February 26, 2021
To honor Black History Month, SBN is establishing a new initiative to highlight members of our society from historically under-represented groups in science, in general, and behavioral neuroendocrinology, in particular. For our inaugural post, the spotlight falls on two individuals: Dr. Ketema Paul who is a professor in the Department of Integrative Biology and Physiology at the University of California, Los Angeles and Dr. Travis Hodges who is a postdoctoral fellow at the University of British Columbia.
Travis Hodges, MA, PhD
University of British Columbia
Vancouver, BC, Canada
Dr. Travis Hodges studies sex-specific mechanisms/neural circuits involved in pessimistic-like behaviour/negative cognitive bias across the lifespan in rodent models of depression in the laboratory of Dr. Liisa Galea at UBC. He is also well-versed in the effects of repeated social stress in adolescent rats on future social function and underlying neural and endocrine function. A lot of Dr. Hodges interest in research came from an Endocrinology course that he took during the 4th year of his undergraduate studies at the University of Manitoba (Winnipeg, MB, Canada). In his 5th year Dr.
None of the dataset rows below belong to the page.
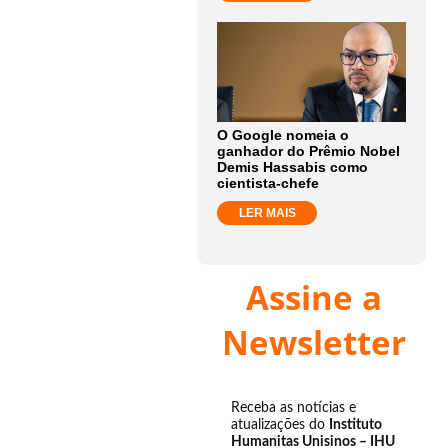
O Google nomeia o
ganhador do Prêmio Nobel
Demis Hassabis como
cientista-chefe
LER MAIS
Assine a
Newsletter
Receba as notícias e
atualizações do
Instituto
Humanitas Unisinos – IHU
Hodges completed an honours thesis in psychology on mallard duckling behaviour in the laboratory of Dr. L. James Shapiro, and he worked as an animal care technician in the University of Manitoba Animal Care Facility. Next, Dr. Hodges completed his master’s and PhD studies in the laboratory of Dr. Cheryl McCormick at Brock University (St. Catharines, ON, Canada) and became very interested in age and sex differences in behaviour and underlying mechanisms in rodents.
Ketema Paul, PhD
Department of Integrative Biology and Physiology
University of California, Los Angeles
Dr. Paul studies the genetic, molecular, and neuroendocrine underpinnings of sleep. His primary interests are comprised of uncovering the mechanisms responsible for the negative effects of sleep deprivation. He also probes the origins of gender/sex differences, including the effects of gonads vs. sex chromosomes in mice, in the ability to recover from sleep loss. Dr. Paul was born and raised in Washington, D.C. After receiving his Bachelor of Science from Howard University, he went on to study neurobiology and circadian biology at Georgia State University in Atlanta, Georgia where he received his doctorate. He completed a postdoctoral fellowship at Northwestern University in Evanston Illinois in 2006 at the Center for Sleep and Circadian Biology, after which he spent 10 years as a faculty member of the Neuroscience Institute at Morehouse school of Medicine. He joined the faculty at UCLA in the Division of Life Sciences in 2016.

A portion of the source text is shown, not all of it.